4 Commentaires pour “Un centre de recherche public sur l’acier à Florange ?”


  1. CrapaudVert57 écrit:

    Un signal bizarre adressé aux entreprises qui ont déjà manifestement bien du mal à considérer qu’il faut en leur sein donner une meilleure place aux études et recherches. Si l’Etat finance des centres publics dans les mêmes domaines, à quoi bon développer la R&D privée. Il me semblait pourtant que le dernier diagnostic de la Commission Européenne avait pourtant pointé la faiblesse de ce dernier secteur en France. Mérite explications …

  2. Groupe BLE Lorraine écrit:

    La plateforme publique de recherche dans les domaines de la sidérurgie et de la métallurgie devrait provisoirement s’installer dans les locaux de l’ancien centre d’appels de Fameck, avant de se rapprocher des Grands Bureaux, siège d’ArcelorMittal à Florange. Elle associera les entreprises-clés du secteur en Lorraine, dont PAM SA, CMI, Derichebourg, Ascométal et ArcelorMittal, ainsi que l’IRT M2P, le CNRS, le CEA Tech, l’Université de Lorraine et le Conseil d’orientation en métallurgie. Le recyclage sera l’un des axes forts de la structure, notamment ce qui concerne l’optimisation de la ferraille et des alliages complexes. L’idée étant de mettre en place une économie circulaire. La réduction de l’empreinte carbone et les poudres pour impression 3D constitueront d’autres domaines de recherches.

    Le centre disposera de 20 millions d’euros, afin de financer les premiers investissements, les locaux, les machines et les embauches de chercheurs, puis de 30 millions d’euros supplémentaires pour monter et finaliser des projets avec des partenaires privés. La structure devra être autonome financièrement d’ici 5 ans.

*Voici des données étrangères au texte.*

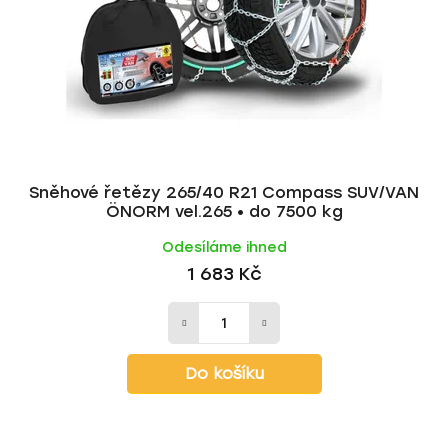
Sněhové řetězy 265/40 R21 Compass SUV/VAN
ÖNORM vel.265 • do 7500 kg
Odesíláme ihned
1 683 Kč
Do košíku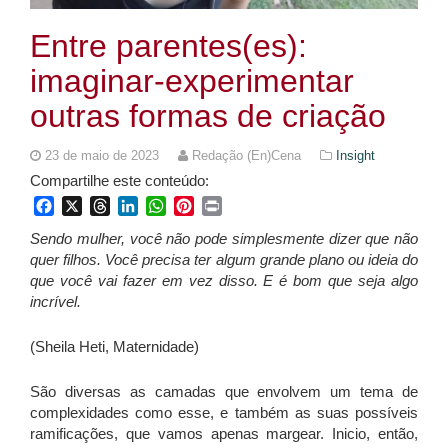
Entre parentes(es):
imaginar-experimentar
outras formas de criação
23 de maio de 2023
Redação (En)Cena
Insight
Compartilhe este conteúdo:
Facebook
X
Threads
LinkedIn
WhatsApp
Pinterest
Print
Sendo mulher, você não pode simplesmente dizer que não
quer filhos. Você precisa ter algum grande plano ou ideia do
que você vai fazer em vez disso. E é bom que seja algo
incrível.
(Sheila Heti, Maternidade)
São diversas as camadas que envolvem um tema de
complexidades como esse, e também as suas possíveis
ramificações, que vamos apenas margear. Inicio, então,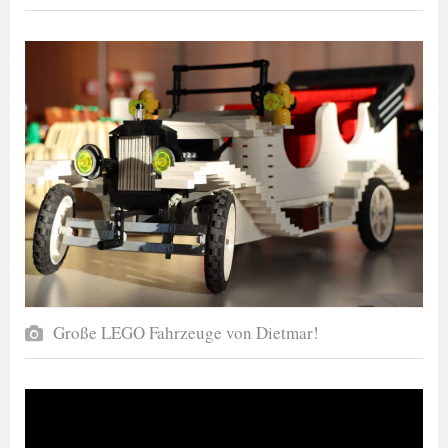
Große LEGO Fahrzeuge von Dietmar!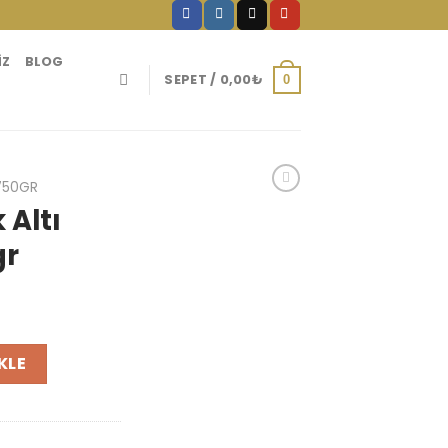
IZ
BLOG
SEPET /
0,00
₺
0
750GR
 Altı
gr
Çay 750gr adet
KLE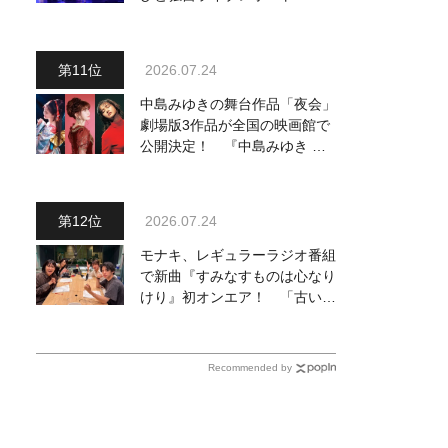
完でごめん。来春はもっと大き
なホールであいましょう！
2026.07.24
中島みゆきの舞台作品「夜会」
劇場版3作品が全国の映画館で
公開決定！ 『中島みゆき 劇
場版「夜会」セレクション』と
して2026年12月より上映
2026.07.24
モナキ、レギュラーラジオ番組
で新曲『すみなすものは心なり
けり』初オンエア！ 「古い言
葉と新しい言葉の融合で、今ま
でにない面白さのある一曲」
Recommended by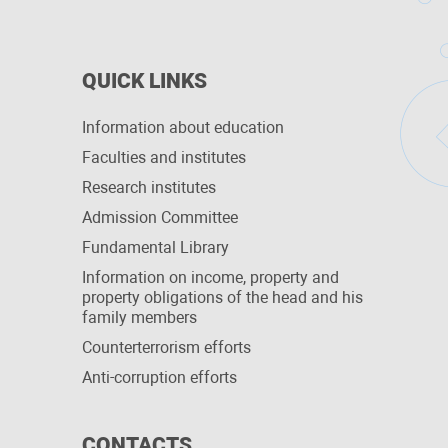
QUICK LINKS
Information about education
Faculties and institutes
Research institutes
Admission Committee
Fundamental Library
Information on income, property and
property obligations of the head and his
family members
Сounterterrorism efforts
Anti-corruption efforts
CONTACTS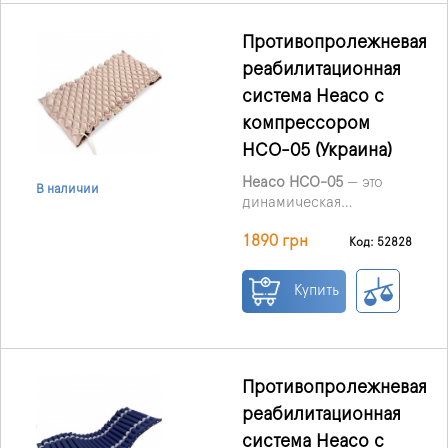
Противопролежневая
реабилитационная
система Heaco с
компрессором
HCO-05 (Украина)
Heaco HCO-05
— это
В наличии
динамическая
противопролежневая
1890 грн
медицинская система,
Код: 52828
предназначенная для
профилактики
Купить
пролежней и ухода за
пациентами с
ограниченной
подвижностью. Матрас
работает по принципу
Противопролежневая
переменного давления:
реабилитационная
воздушные ячейки
система Heaco с
поочередно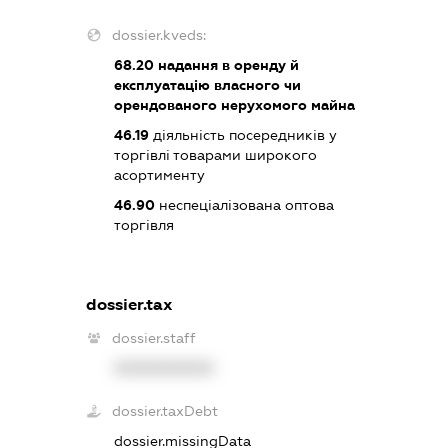
dossier.kveds:
68.20
надання в оренду й
експлуатацію власного чи
орендованого нерухомого майна
46.19
діяльність посередників у
торгівлі товарами широкого
асортименту
46.90
неспеціалізована оптова
торгівля
dossier.tax
dossier.staff
XXXXXXXXXX
dossier.taxDebt
dossier.missingData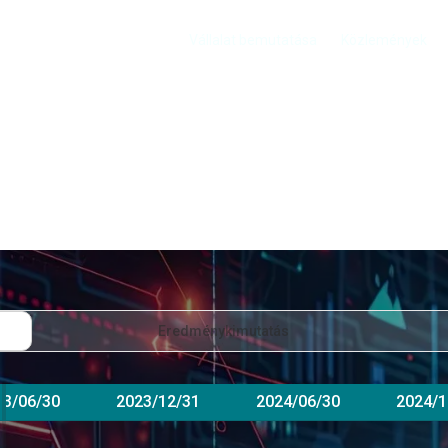
Vállalat bemutatása
Közlemények
Eredménykimutatás
23/06/30
2023/12/31
2024/06/30
2024/1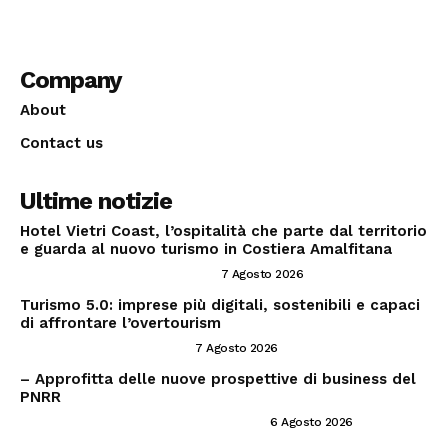
Company
About
Contact us
Ultime notizie
Hotel Vietri Coast, l’ospitalità che parte dal territorio
e guarda al nuovo turismo in Costiera Amalfitana
INVESTIRE NEL SETTORE TRAVEL
7 Agosto 2026
Turismo 5.0: imprese più digitali, sostenibili e capaci
di affrontare l’overtourism
CONSIGLI PER IMPRENDITORI
7 Agosto 2026
– Approfitta delle nuove prospettive di business del
PNRR
PNRR ED OPPORTUNITÀ IMPRENDITORIALI
6 Agosto 2026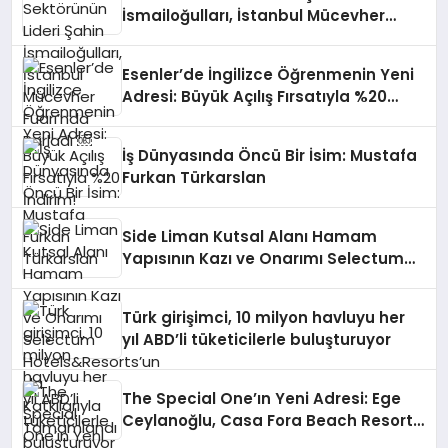
İsmailoğulları, İstanbul Mücevher
Fuarı’nda Parladı ￼
Esenler’de İngilizce Öğrenmenin Yeni
Adresi: Büyük Açılış Fırsatıyla %20
İndirim!
İş Dünyasında Öncü Bir İsim: Mustafa
Furkan Türkarslan
Side Liman Kutsal Alanı Hamam
Yapısının Kazı ve Onarımı Selectum
Hotels&Resorts’un da Katkılarıyla
Tamamlandı
Türk girişimci, 10 milyon havluyu her
yıl ABD’li tüketicilerle buluşturuyor
The Special One’ın Yeni Adresi: Ege
Ceylanoğlu, Casa Fora Beach Resort
Hotel’i Zirveye Taşımaya Geliyor!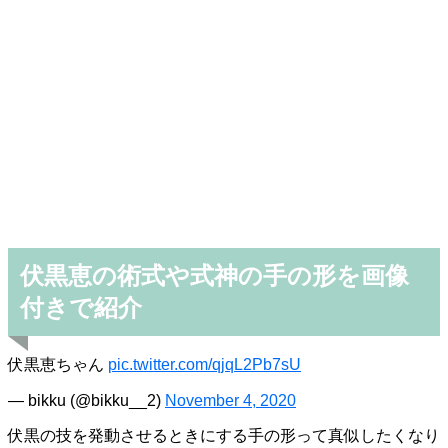
伏黒恵の術式や式神の手の形を画像
付きで紹介
伏黒恵ちゃん
pic.twitter.com/qjqL2Pb7sU
— bikku (@bikku__2)
November 4, 2020
伏黒の技を発動させるときにする手の形って真似したくなり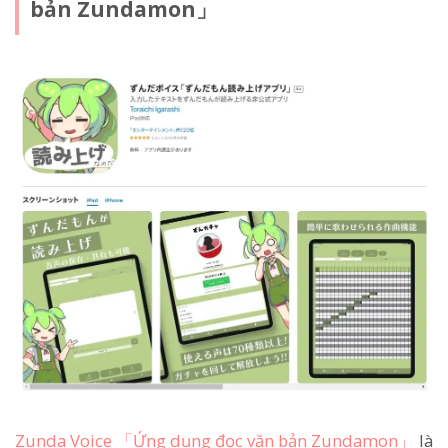
bản Zundamon」
Zunda Voice 「Ứng dụng đọc văn bản Zundamon」
là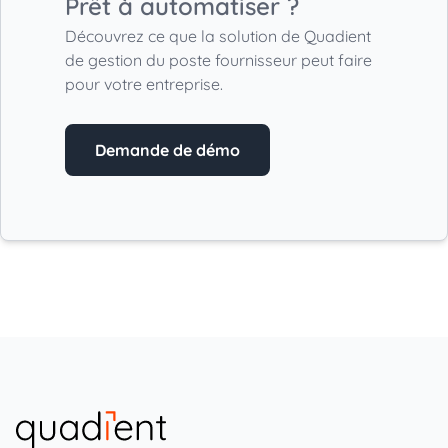
Prêt à automatiser ?
Découvrez ce que la solution de Quadient
de gestion du poste fournisseur peut faire
pour votre entreprise.
Demande de démo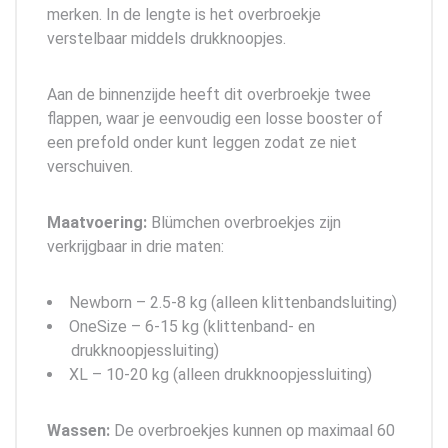
merken. In de lengte is het overbroekje
verstelbaar middels drukknoopjes.
Aan de binnenzijde heeft dit overbroekje twee
flappen, waar je eenvoudig een losse booster of
een prefold onder kunt leggen zodat ze niet
verschuiven.
Maatvoering:
Blümchen overbroekjes zijn
verkrijgbaar in drie maten:
Newborn – 2.5-8 kg (alleen klittenbandsluiting)
OneSize – 6-15 kg (klittenband- en
drukknoopjessluiting)
XL – 10-20 kg (alleen drukknoopjessluiting)
Wassen:
De overbroekjes kunnen op maximaal 60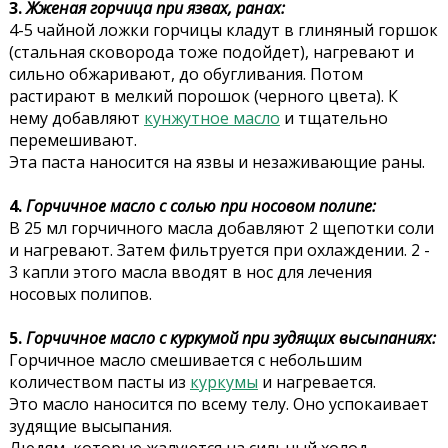
3.
Жженая горчица при язвах, ранах:
4-5 чайной ложки горчицы кладут в глиняный горшок
(стальная сковорода тоже подойдет), нагревают и
сильно обжаривают, до обугливания. Потом
растирают в мелкий порошок (черного цвета). К
нему добавляют
кунжутное масло
и тщательно
перемешивают.
Эта паста наносится на язвы и незаживающие раны.
4.
Горчичное масло с солью при носовом полипе:
В 25 мл горчичного масла добавляют 2 щепотки соли
и нагревают. Затем фильтруется при охлаждении. 2 -
3 капли этого масла вводят в нос для лечения
носовых полипов.
5.
Горчичное масло с куркумой при зудящих высыпаниях:
Горчичное масло смешивается с небольшим
количеством пасты из
куркумы
и нагревается.
Это масло наносится по всему телу. Оно успокаивает
зудящие высыпания.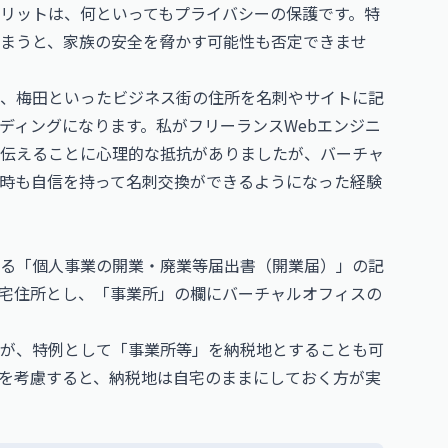
リットは、何といってもプライバシーの保護です。特
まうと、家族の安全を脅かす可能性も否定できませ
、梅田といったビジネス街の住所を名刺やサイトに記
ディングになります。私がフリーランスWebエンジニ
伝えることに心理的な抵抗がありましたが、バーチャ
時も自信を持って名刺交換ができるようになった経験
る「個人事業の開業・廃業等届出書（開業届）」の記
宅住所とし、「事業所」の欄にバーチャルオフィスの
が、特例として「事業所等」を納税地とすることも可
を考慮すると、納税地は自宅のままにしておく方が実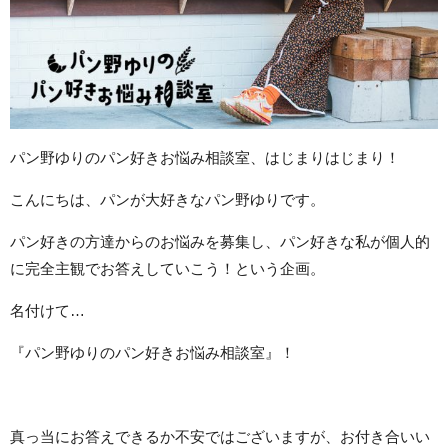
パン野ゆりのパン好きお悩み相談室、はじまりはじまり！
こんにちは、パンが大好きなパン野ゆりです。
パン好きの方達からのお悩みを募集し、パン好きな私が個人的
に完全主観でお答えしていこう！という企画。
名付けて…
『パン野ゆりのパン好きお悩み相談室』！
真っ当にお答えできるか不安ではございますが、お付き合いい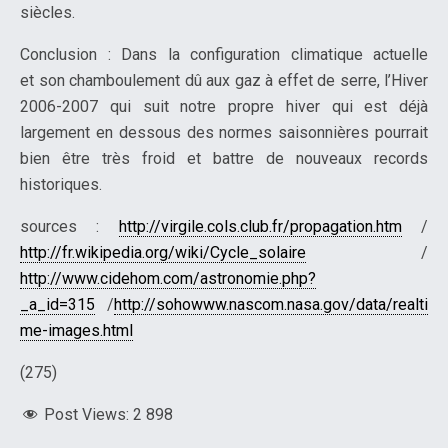
siècles.
Conclusion : Dans la configuration climatique actuelle
et son chamboulement dû aux gaz à effet de serre, l’Hiver
2006-2007 qui suit notre propre hiver qui est déjà
largement en dessous des normes saisonnières pourrait
bien être très froid et battre de nouveaux records
historiques.
sources :
http://virgile.cols.club.fr/propagation.htm
/
http://fr.wikipedia.org/wiki/Cycle_solaire
/
http://www.cidehom.com/astronomie.php?
_a_id=315
/
http://sohowww.nascom.nasa.gov/data/realti
me-images.html
(275)
Post Views:
2 898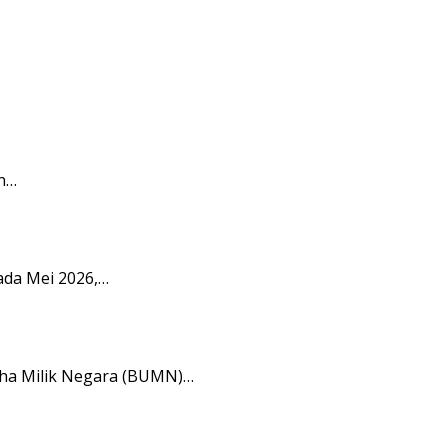
n…
ada Mei 2026,…
aha Milik Negara (BUMN)…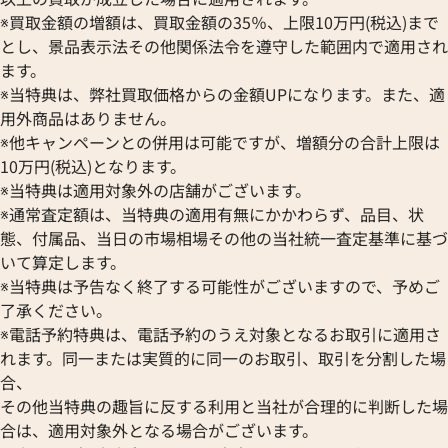
※買取金額の増額は、買取金額の35％、上限10万円(税込)まで
とし、景品表示法その他関係法令を遵守した範囲内で適用され
ます。
※当特典は、弊社買取価格からの金額UPになります。また、適
用外商品はありません。
※他キャンペーンとの併用は可能ですが、増額分の合計上限は
10万円(税込)となります。
※当特典は適用対象外の店舗がございます。
※通常査定額は、当特典の適用有無にかかわらず、品目、状
態、付属品、当日の市場相場その他の当社統一査定基準に基づ
いて算定します。
※当特典は予告なく終了する可能性がございますので、予めご
了承ください。
※電話予約特典は、電話予約のうえ対象となるお取引に適用さ
れます。同一または実質的に同一のお取引、取引を分割した場
合、
その他当特典の趣旨に反する利用と当社が合理的に判断した場
合は、適用対象外となる場合がございます。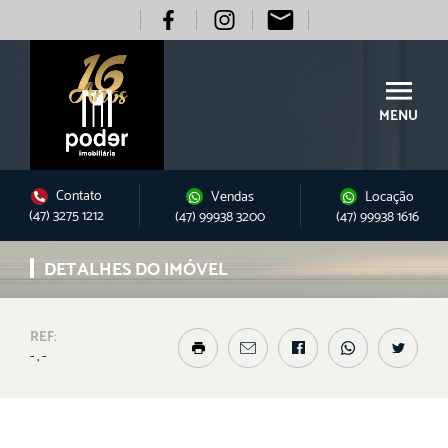
MENU
Contato
Vendas
Locação
(47) 3275 1212
(47) 99938 3200
(47) 99938 1616
DETALHES DO IMÓVEL
REF:
- , -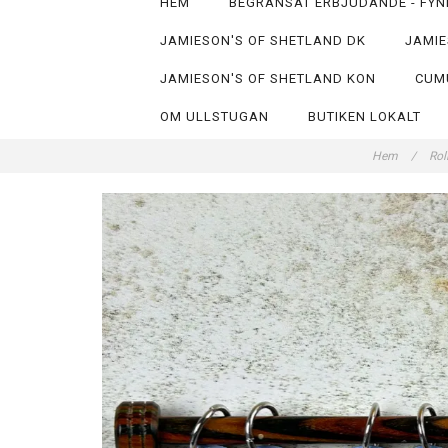
HEM
BEGRÄNSAT ERBJUDANDE - FYN
JAMIESON'S OF SHETLAND DK
JAMIE
JAMIESON'S OF SHETLAND KON
CUM
OM ULLSTUGAN
BUTIKEN LOKALT
Hem
/
Rol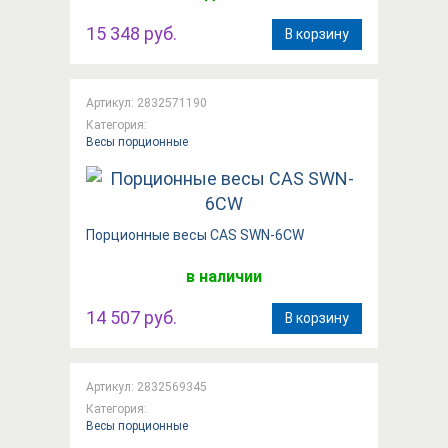
15 348 руб.
В корзину
Артикул: 2832571190
Категория:
Весы порционные
Порционные весы CAS SWN-6CW
в наличии
14 507 руб.
В корзину
Артикул: 2832569345
Категория:
Весы порционные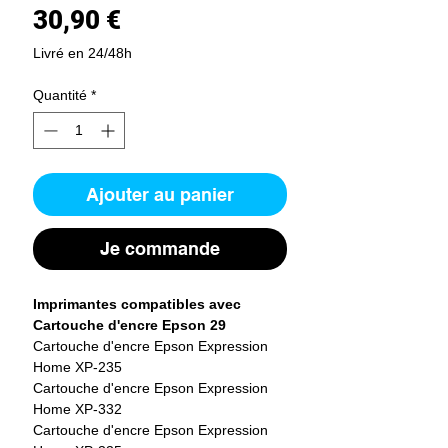
Prix
30,90 €
Livré en 24/48h
Quantité
*
Ajouter au panier
Je commande
Imprimantes compatibles avec
Cartouche d'encre Epson 29
Cartouche d'encre Epson Expression
Home XP-235
Cartouche d'encre Epson Expression
Home XP-332
Cartouche d'encre Epson Expression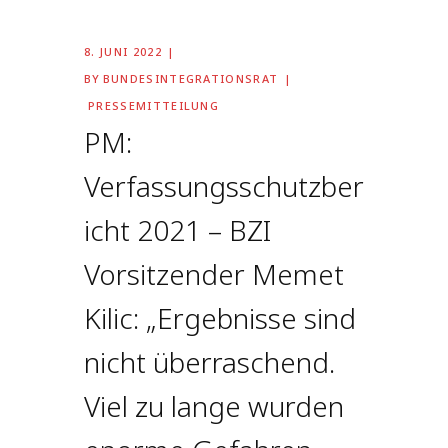
8. JUNI 2022
BY
BUNDESINTEGRATIONSRAT
PRESSEMITTEILUNG
PM:
Verfassungsschutzber
icht 2021 – BZI
Vorsitzender Memet
Kilic: „Ergebnisse sind
nicht überraschend.
Viel zu lange wurden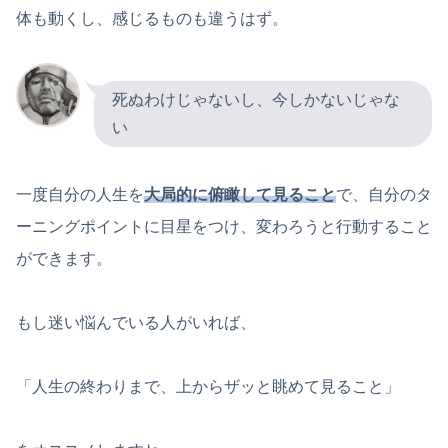
体も動くし、感じるものも違うはず。
死ぬわけじゃないし、今しかないじゃな
い
一度自分の人生を
大局的に俯瞰して見ること
で、自分のタ
ーニングポイントに目星をつけ、変わろうと行動すること
ができます。
もし迷い悩んでいる人がいれば、
「人生の終わりまで、上からザッと眺めて見ること」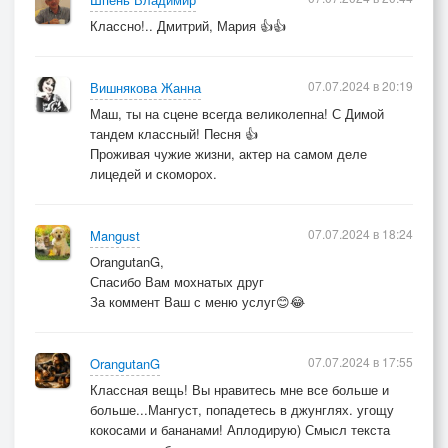
Классно!.. Дмитрий, Мария 👍👍
07.07.2024 в 20:19
Вишнякова Жанна
Маш, ты на сцене всегда великолепна! С Димой
тандем классный! Песня 👍
Проживая чужие жизни, актер на самом деле
лицедей и скоморох.
07.07.2024 в 18:24
Mangust
OrangutanG,
Спасибо Вам мохнатых друг
За коммент Ваш с меню услуг😊😂
07.07.2024 в 17:55
OrangutanG
Классная вещь! Вы нравитесь мне все больше и
больше...Мангуст, попадетесь в джунглях. угощу
кокосами и бананами! Аплодирую) Смысл текста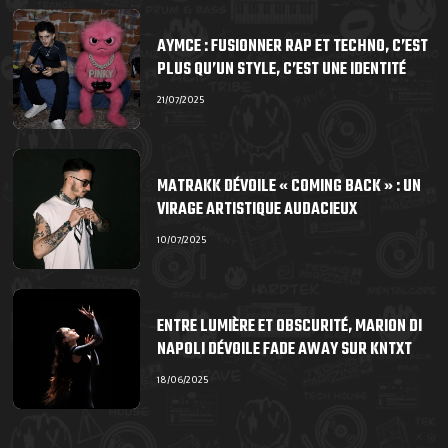
AYMCE : FUSIONNER RAP ET TECHNO, C’EST
PLUS QU’UN STYLE, C’EST UNE IDENTITÉ
21/07/2025
MATRAKK DÉVOILE « COMING BACK » : UN
VIRAGE ARTISTIQUE AUDACIEUX
10/07/2025
ENTRE LUMIÈRE ET OBSCURITÉ, MARION DI
NAPOLI DÉVOILE FADE AWAY SUR KNTXT
18/06/2025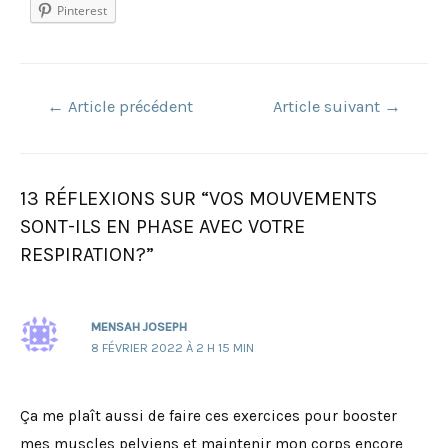
Pinterest
Navigation
←
Article précédent
Article suivant
→
de
l’article
13 RÉFLEXIONS SUR “VOS MOUVEMENTS
SONT-ILS EN PHASE AVEC VOTRE
RESPIRATION?”
MENSAH JOSEPH
8 FÉVRIER 2022 À 2 H 15 MIN
Ça me plaît aussi de faire ces exercices pour booster
mes muscles pelviens et maintenir mon corps encore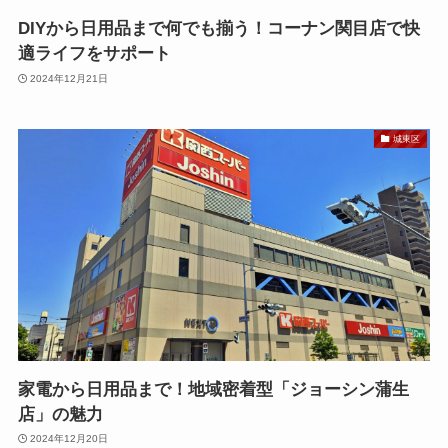
DIYから日用品まで何でも揃う！コーナン関目店で快
適ライフをサポート
2024年12月21日
城東区
家電から日用品まで！地域密着型「ジョーシン蒲生
店」の魅力
2024年12月20日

  3. Groupe BLE Lorraine écrit:

    Le magasin général de l’ancienne usine sidérurgique d’Uckange fermée en 1991 accueillera le centre de recherche public promis par François Hollande. Annoncée dans la Vallée de la Fensch après la fermeture des hauts-fourneaux de Hayange, cette plateforme de recherche et de développement industriel, baptisée Métafensch, pourrait être opérationnelle dès la fin de l’année 2015. Elle sera le pendant d’Arcelor Research à Maizières-lès-Metz.

    Les travaux de réhabilitation des « grands magasins » de l’ancienne usine devraient débuter dès le mois de novembre sur le site symbolique de l’ancien haut-fourneau U4 à Uckange. Ils représentent un investissement de 2,2 millions d’euros. Le centre de recherche et de développement devrait ensuite disposer d’un budget de 20 à 50 millions d’euros sur quatre ans en fonction des projets menés. Huit à dix thèmes de recherches très pointus auraient déjà été identifiés dans le domaine de la valorisation des métaux.

  4. Groupe BLE Lorraine écrit:

    Pour la troisième fois en trois ans, François Hollande s’est rendu dans la Vallée de la Fensch, ce haut-lieu de la sidérurgie marqué par l’extinction de ses hauts-fourneaux en avril 2013, mais dont le chef de l’Etat français avait promis d’assurer l’avenir industriel.

    Depuis trois ans, le dossier est uniquement géré sur le plan de la communication par l’Elysée. Ses partisans essayent de trouver à tout prix une porte de sortie : un centre de recherche, 30 CDI, etc. Ce n’est plus seulement une trahison mais un manque de respect vis-à-vis du monde ouvrier, des salariés de Florange et de la Lorraine.

    La fermeture des hauts-fourneaux a entraîné un génocide social dans la vallée de la Fensch. Au-delà de ces politiques dévastatrices, la commune symbole de Hayange, là où se situent les hauts-fourneaux, est passé sous la coupe du Front National. La décomposition des promesses du Parti Socialiste constitue le terreau du FN. Sarkozy et Hollande se sont prosternés devant Mittal.